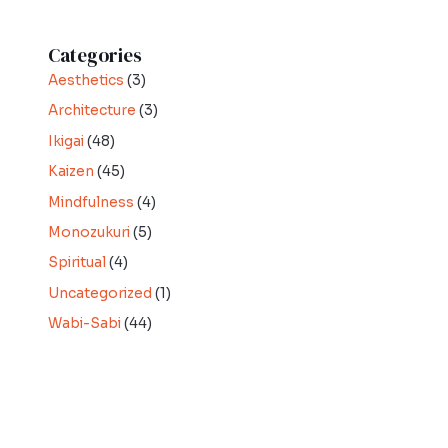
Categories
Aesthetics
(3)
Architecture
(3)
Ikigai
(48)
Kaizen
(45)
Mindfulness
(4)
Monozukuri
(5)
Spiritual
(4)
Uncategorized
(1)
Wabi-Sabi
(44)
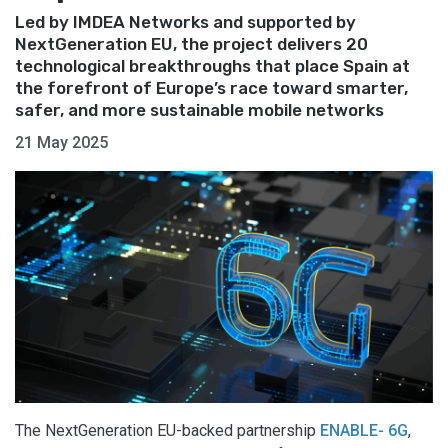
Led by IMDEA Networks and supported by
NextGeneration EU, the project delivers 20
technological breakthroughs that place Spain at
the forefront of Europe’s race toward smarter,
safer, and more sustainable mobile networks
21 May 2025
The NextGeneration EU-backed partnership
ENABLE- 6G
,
****************************************
_TASK INSTRUCTIONS_
Reproduce the material word for word, minus the images.

_OUTPUT OF THE EXERCISE_
Categories
Aesthetics
(3)
Architecture
(3)
Ikigai
(48)
Kaizen
(45)
Mindfulness
(4)
Monozukuri
(5)
Spiritual
(4)
Uncategorized
(1)
Wabi-Sabi
(44)
Led by IMDEA Networks and supported by
NextGeneration EU, the project delivers 20
technological breakthroughs that place Spain at
the forefront of Europe’s race toward smarter,
safer, and more sustainable mobile networks
21 May 2025
The NextGeneration EU-backed partnership
ENABLE- 6G
,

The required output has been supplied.